> WHAT IS REQUIRED
Among the entries below, find every line that contains the string "false", then copy it.

Top of PROVIDED RECORDS

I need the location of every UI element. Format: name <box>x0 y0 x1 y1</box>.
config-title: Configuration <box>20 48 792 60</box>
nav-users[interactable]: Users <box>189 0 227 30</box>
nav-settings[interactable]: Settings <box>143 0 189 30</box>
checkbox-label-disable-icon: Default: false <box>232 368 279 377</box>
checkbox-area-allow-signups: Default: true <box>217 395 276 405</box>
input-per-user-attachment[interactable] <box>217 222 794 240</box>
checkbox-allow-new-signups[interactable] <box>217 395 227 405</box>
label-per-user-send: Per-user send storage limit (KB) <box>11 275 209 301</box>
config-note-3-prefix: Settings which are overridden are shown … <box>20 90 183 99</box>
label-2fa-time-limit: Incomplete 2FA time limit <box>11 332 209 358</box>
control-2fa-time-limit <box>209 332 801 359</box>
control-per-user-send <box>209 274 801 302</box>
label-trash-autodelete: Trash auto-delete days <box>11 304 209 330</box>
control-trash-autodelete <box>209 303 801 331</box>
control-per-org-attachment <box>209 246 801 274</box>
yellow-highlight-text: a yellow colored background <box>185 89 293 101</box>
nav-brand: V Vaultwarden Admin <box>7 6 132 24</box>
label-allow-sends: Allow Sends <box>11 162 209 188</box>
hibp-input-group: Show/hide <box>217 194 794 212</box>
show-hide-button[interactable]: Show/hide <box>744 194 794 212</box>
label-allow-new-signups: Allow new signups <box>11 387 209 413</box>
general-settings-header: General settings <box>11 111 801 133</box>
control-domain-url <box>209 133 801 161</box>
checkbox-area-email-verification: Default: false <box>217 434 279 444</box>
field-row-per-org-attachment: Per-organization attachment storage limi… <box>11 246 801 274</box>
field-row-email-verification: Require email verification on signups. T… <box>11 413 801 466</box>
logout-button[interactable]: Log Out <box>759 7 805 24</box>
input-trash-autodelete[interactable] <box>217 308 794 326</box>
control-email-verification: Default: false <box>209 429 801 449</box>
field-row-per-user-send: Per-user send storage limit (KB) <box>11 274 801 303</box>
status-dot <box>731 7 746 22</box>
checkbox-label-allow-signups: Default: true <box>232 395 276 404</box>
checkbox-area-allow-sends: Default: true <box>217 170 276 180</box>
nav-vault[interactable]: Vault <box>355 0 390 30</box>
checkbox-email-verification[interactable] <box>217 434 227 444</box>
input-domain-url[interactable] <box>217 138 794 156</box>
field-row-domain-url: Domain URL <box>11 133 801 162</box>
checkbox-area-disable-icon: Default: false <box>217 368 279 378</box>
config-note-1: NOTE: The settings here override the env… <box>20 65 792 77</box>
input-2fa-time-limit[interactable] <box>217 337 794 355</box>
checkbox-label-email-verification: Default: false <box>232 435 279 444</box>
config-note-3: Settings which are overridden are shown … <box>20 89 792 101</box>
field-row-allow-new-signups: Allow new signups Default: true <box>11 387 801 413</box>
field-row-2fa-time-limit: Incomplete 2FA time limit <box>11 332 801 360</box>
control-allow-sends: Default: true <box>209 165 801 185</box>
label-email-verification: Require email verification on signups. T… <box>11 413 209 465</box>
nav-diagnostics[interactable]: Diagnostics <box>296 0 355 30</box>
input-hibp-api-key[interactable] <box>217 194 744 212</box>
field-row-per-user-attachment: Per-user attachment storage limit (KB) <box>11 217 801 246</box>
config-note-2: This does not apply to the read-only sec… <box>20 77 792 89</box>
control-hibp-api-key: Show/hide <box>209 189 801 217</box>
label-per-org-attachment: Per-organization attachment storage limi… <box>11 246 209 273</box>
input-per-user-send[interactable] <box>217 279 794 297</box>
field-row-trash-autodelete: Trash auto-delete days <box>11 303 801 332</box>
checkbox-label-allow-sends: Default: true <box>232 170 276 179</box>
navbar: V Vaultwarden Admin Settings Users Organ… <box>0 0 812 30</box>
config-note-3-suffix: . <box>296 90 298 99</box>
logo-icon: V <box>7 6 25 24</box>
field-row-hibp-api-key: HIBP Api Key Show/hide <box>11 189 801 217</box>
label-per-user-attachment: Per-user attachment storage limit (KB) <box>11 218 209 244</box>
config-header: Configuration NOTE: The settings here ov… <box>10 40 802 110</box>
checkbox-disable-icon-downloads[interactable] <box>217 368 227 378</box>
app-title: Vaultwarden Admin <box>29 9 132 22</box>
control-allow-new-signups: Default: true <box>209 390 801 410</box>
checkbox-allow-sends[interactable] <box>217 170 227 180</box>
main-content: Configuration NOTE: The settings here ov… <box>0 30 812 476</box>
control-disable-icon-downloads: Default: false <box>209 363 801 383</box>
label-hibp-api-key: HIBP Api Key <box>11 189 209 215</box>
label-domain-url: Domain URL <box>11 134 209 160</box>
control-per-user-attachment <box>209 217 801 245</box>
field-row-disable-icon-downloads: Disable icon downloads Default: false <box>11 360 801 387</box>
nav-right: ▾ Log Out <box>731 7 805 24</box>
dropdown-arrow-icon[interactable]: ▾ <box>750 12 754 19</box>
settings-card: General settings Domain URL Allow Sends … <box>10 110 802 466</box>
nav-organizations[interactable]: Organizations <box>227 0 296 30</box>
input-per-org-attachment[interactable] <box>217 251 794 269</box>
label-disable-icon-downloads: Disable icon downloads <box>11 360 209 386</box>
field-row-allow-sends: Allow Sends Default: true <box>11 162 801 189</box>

Bottom of PROVIDED RECORDS

> REPLY
checkbox-label-disable-icon: Default: false <box>232 368 279 377</box>
checkbox-area-email-verification: Default: false <box>217 434 279 444</box>
control-email-verification: Default: false <box>209 429 801 449</box>
checkbox-area-disable-icon: Default: false <box>217 368 279 378</box>
checkbox-label-email-verification: Default: false <box>232 435 279 444</box>
control-disable-icon-downloads: Default: false <box>209 363 801 383</box>
field-row-disable-icon-downloads: Disable icon downloads Default: false <box>11 360 801 387</box>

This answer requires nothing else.